Мама вздохнула, погладила его по голове. На кухне восемь раз пробили
ходики, с давно уже переставшей высовываться кукушкой.
– Полседьмого, – сказала мама. – Пойдем, пить чай, Сережа!
Туман за окнами растекся, лежал пластами, лениво колыхаясь на волнах
желтого света уличных фонарей.
Нажрался, наконец! – подумал Сергей. Звенящая тревога, висевшая до
того в воздухе, пролилась на него холодным, липким потоком.
Что-то у него внутри, в глубине, шелохнулось, и поднялось…
Поднялось, и разлилось по всему телу щемящим, сосущим,
покалывающим изнутри чувством. Стало трудно дышать, стало трудно
сидеть на месте.
– Надо что-то делать, что-то сделать!– бормотал Сергей. – Надо
куда-то идти. Он не зря так разлегся, этот туман!
Сергей поднялся, оделся, и вышел, бросив на ходу удивленно
смотрящей, испуганной маме:
– Я немного пройдусь, мама, туда, и обратно, не волнуйся!
Пряжка. Поздняя ночь.
– Вы же на больничном, – спросила сонным голосом, удивленно,
открывшая ему дверь санитарка.
– Да-да! Я просто шел мимо, – пояснил Сергей. – Дай, думаю, зайду,
посмотрю как, чего тут… ненадолго…
Санитарка недоверчиво посмотрела на него, но посторонилась, пропустила.
Сергей прошел по темному коридору, заглянул в ординаторскую. За
столом, уронив голову на сложенные руки, спала Анечка. Она
прерывисто дышала, иногда вздрагивала, что-то волнующе-неприятное
снилось ей.
Сергей прошел дальше. На кушетке в коридоре, заложив руки за голову,
шумно посапывая, бормоча и причмокивая губами, спал Леша.
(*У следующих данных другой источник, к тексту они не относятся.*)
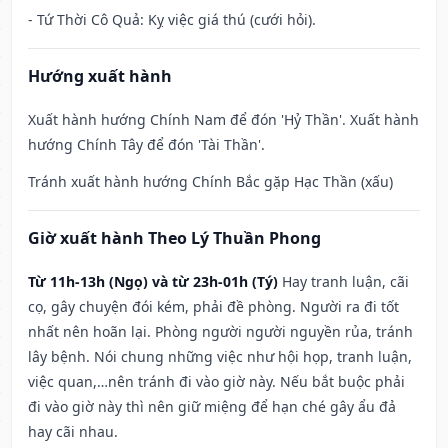
- Tứ Thời Cô Quả: Kỵ việc giá thú (cưới hỏi).
Hướng xuất hành
Xuất hành hướng Chính Nam để đón 'Hỷ Thần'. Xuất hành
hướng Chính Tây để đón 'Tài Thần'.
Tránh xuất hành hướng Chính Bắc gặp Hạc Thần (xấu)
Giờ xuất hành Theo Lý Thuần Phong
Từ 11h-13h (Ngọ) và từ 23h-01h (Tý)
Hay tranh luận, cãi
cọ, gây chuyện đói kém, phải đề phòng. Người ra đi tốt
nhất nên hoãn lại. Phòng người người nguyền rủa, tránh
lây bệnh. Nói chung những việc như hội họp, tranh luận,
việc quan,…nên tránh đi vào giờ này. Nếu bắt buộc phải
đi vào giờ này thì nên giữ miệng để hạn ché gây ẩu đả
hay cãi nhau.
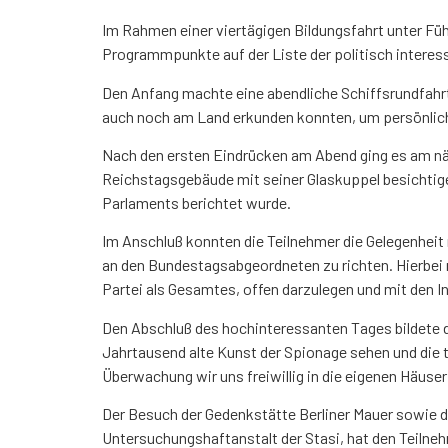
Im Rahmen einer viertägigen Bildungsfahrt unter Führu
Programmpunkte auf der Liste der politisch interess
Den Anfang machte eine abendliche Schiffsrundfahrt 
auch noch am Land erkunden konnten, um persönlich
Nach den ersten Eindrücken am Abend ging es am näc
Reichstagsgebäude mit seiner Glaskuppel besichtig
Parlaments berichtet wurde.
Im Anschluß konnten die Teilnehmer die Gelegenheit
an den Bundestagsabgeordneten zu richten. Hierbei nu
Partei als Gesamtes, offen darzulegen und mit den In
Den Abschluß des hochinteressanten Tages bildete 
Jahrtausend alte Kunst der Spionage sehen und die 
Überwachung wir uns freiwillig in die eigenen Häuser
Der Besuch der Gedenkstätte Berliner Mauer sowie 
Untersuchungshaftanstalt der Stasi, hat den Teilneh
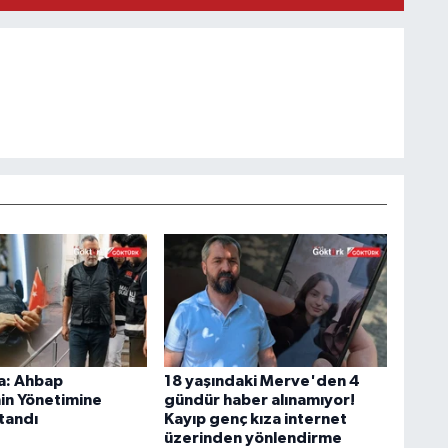
a: Ahbap
18 yaşındaki Merve'den 4
in Yönetimine
gündür haber alınamıyor!
tandı
Kayıp genç kıza internet
üzerinden yönlendirme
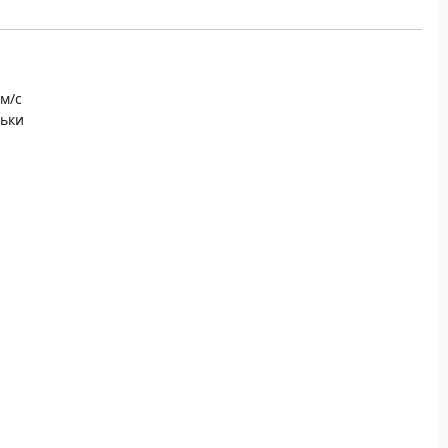
 м/с
льки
Сергей отодвинул край занавески – в палате было тихо,
спокойно и мирно спали больные. Постель Иван Михайловича была
аккуратно, по-армейски заправлена, с подогнутым одеялом и
подушкой, стоящей треугольником. Тревожное чувство, до того
гнездившееся внутри, вдруг рухнуло, утащив за собой, казалось бы, и
сердце...
– Он ведь не вставал, никуда не ходил несколько недель! –
лихорадочно думал Сергей. – Только разве что в туалет…
Сергей вздрогнул, опустил занавеску, и на непослушных ногах пошел
дальше по коридору. Остановился перед дверями в уборную,
прислушался… Внутри было тихо…
Сергей толкнул дверь в туалет, и заглянул внутрь. На жгуте,
сплетенном из капельниц, привязанном к ржавому крюку на потолке,
висел Иван Михайлович…. Голова его неестественно наклонилась, в
расширенных остекленевших глазах застыло удивление. Рядом
на полу, обхвативши и прижав к себе ноги Ивана Михайловича,
сидел Семенов. Ритмично раскачиваясь, едва слышно подвывая и
бормоча: «Не вечер еще, еще не вечер…».
Журчала вода, что-то булькало в фановых трубах, в стекло ритмично
стучала раскачиваемая ветром голая заиндевевшая ветка тополя….
Кто-то оттолкнул Сергея от дверей. Туалет наполнился людьми в
халатах. Появился Леша со стремянкой, забрался на нее, перерезал
жгут. Тело Ивана Михайловича дернулось вниз, голова
перевалилась на другой бок, и множество рук подхватили его, и
опустили на пол.
Кто-то пытался разомкнуть посиневшие, намертво схватившие ноги Ивана
Михайловича, руки Семенова. Лёша что-то говорил ему тихим,
умоляющим тоном, гладил по голове. Семенов в той же
застывшей позе лежал теперь на полу, вцепившись в ноги Ивана
Михайловича, и бормотал: «Еще не вечер, не вечер, не вечер еще…».
Кто-то взял Сергея под руку и повел по коридору. Его усадили на
кушетку в процедурной, что-то кольнуло его в предплечье, перед
глазами все расплылось, и он провалился в пустоту...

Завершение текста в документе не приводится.